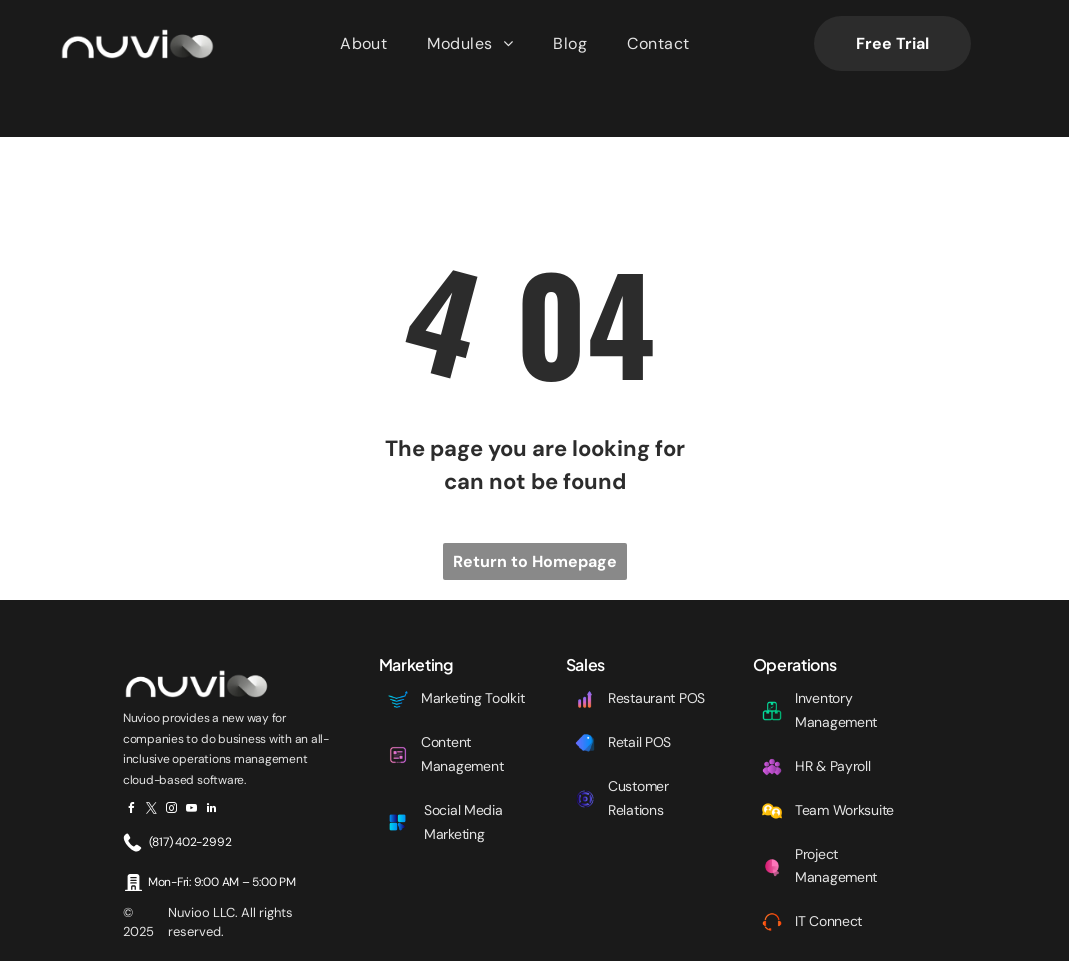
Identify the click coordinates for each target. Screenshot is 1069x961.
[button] (470, 44)
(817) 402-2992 (190, 792)
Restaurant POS (656, 648)
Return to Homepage (535, 511)
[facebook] (131, 761)
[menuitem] (363, 44)
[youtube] (191, 761)
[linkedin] (211, 761)
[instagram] (171, 761)
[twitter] (151, 761)
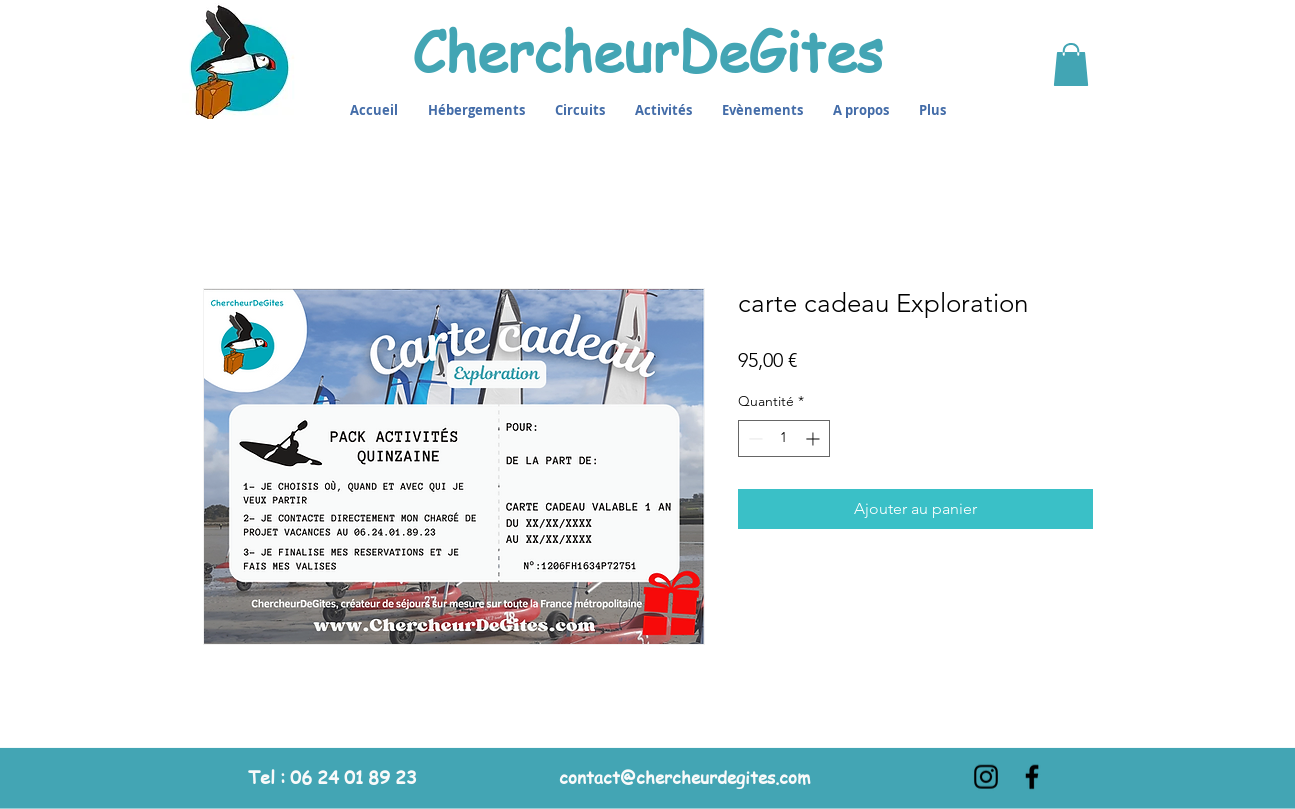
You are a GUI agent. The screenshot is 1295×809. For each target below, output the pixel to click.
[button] (1071, 64)
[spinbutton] (784, 438)
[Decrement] (753, 438)
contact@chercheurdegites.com (685, 776)
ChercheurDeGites (647, 50)
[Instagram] (986, 776)
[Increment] (814, 438)
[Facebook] (1032, 776)
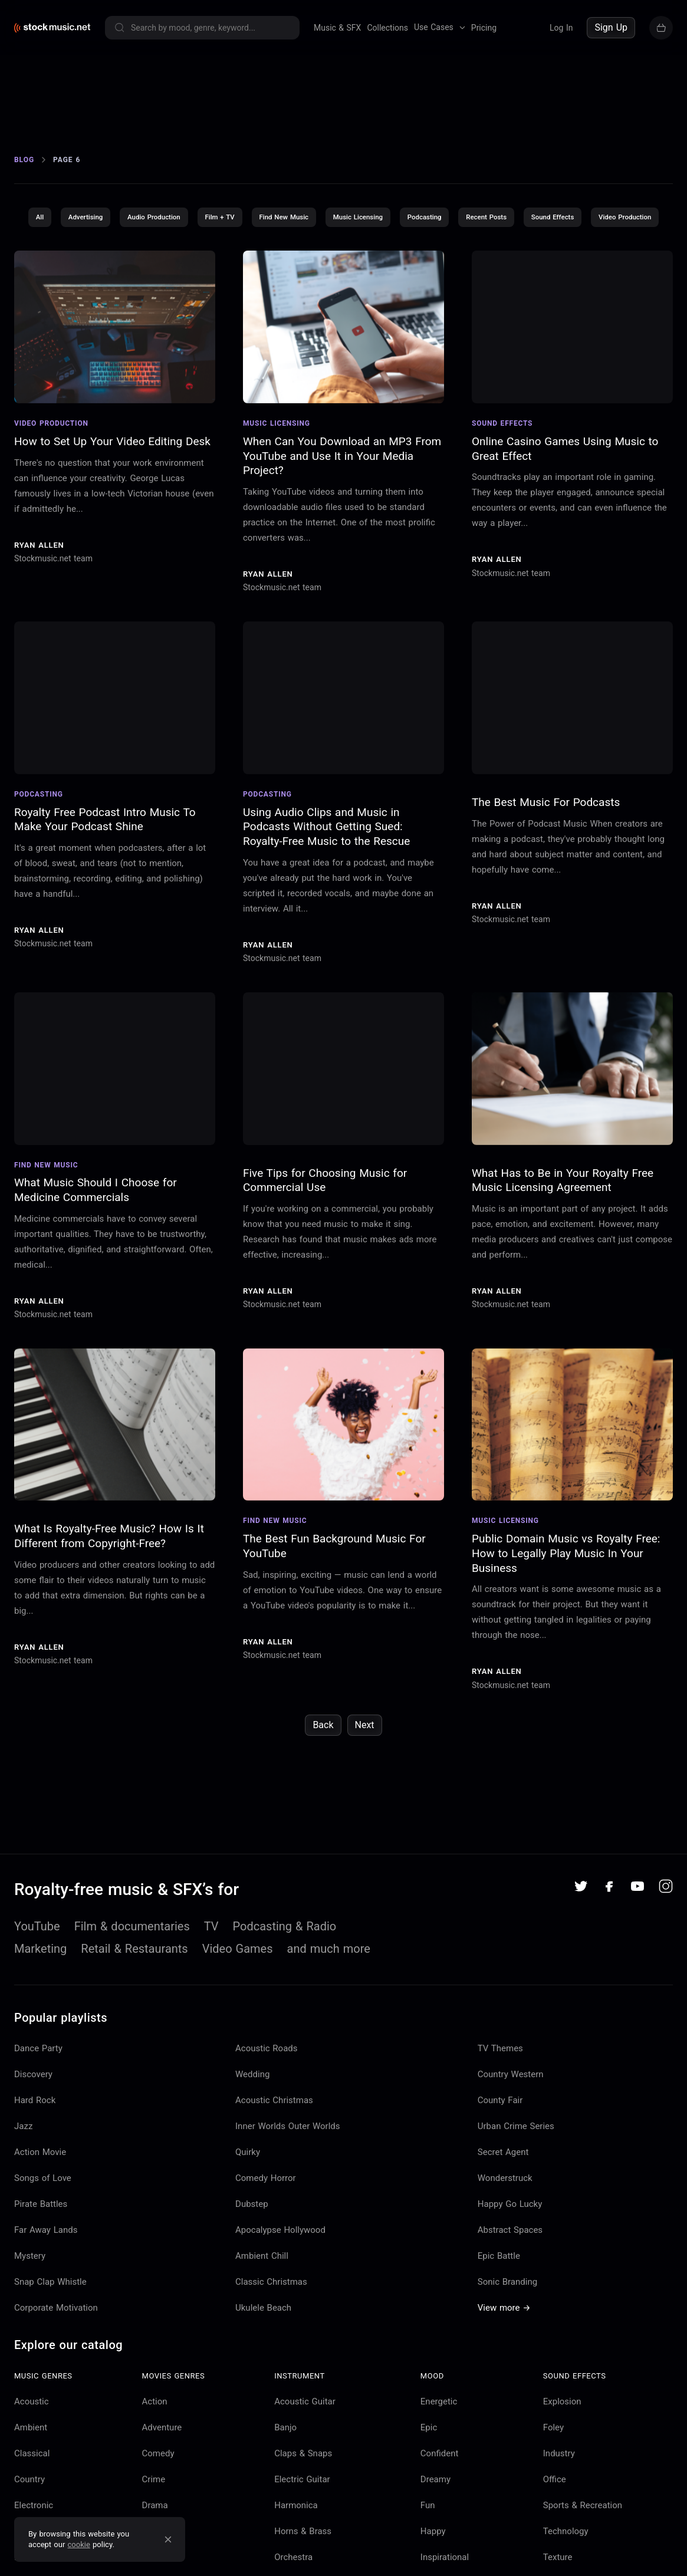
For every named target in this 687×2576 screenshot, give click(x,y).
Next (364, 1775)
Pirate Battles (40, 2254)
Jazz (23, 2176)
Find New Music (321, 236)
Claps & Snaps (303, 2503)
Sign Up (610, 27)
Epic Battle (499, 2306)
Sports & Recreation (582, 2555)
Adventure (162, 2477)
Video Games (237, 1999)
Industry (559, 2503)
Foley (553, 2477)
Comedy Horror (265, 2228)
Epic (428, 2477)
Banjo (285, 2477)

• Exercise description
Output precisely the lines in the material above from the line containing "[button] (1071, 64)" through its last line, and omit pictures.

• Written solution
[button] (1071, 64)
[spinbutton] (784, 438)
[Decrement] (753, 438)
contact@chercheurdegites.com (685, 776)
ChercheurDeGites (647, 50)
[Instagram] (986, 776)
[Increment] (814, 438)
[Facebook] (1032, 776)
For every named target in this 687×2576 screenshot, give click(x,y).
Next (364, 1775)
Pirate Battles (40, 2254)
Jazz (23, 2176)
Find New Music (321, 236)
Claps & Snaps (303, 2503)
Sign Up (610, 27)
Epic Battle (499, 2306)
Sports & Recreation (582, 2555)
Adventure (162, 2477)
Video Games (237, 1999)
Industry (559, 2503)
Foley (553, 2477)
Comedy Horror (265, 2228)
Epic (428, 2477)
Banjo (285, 2477)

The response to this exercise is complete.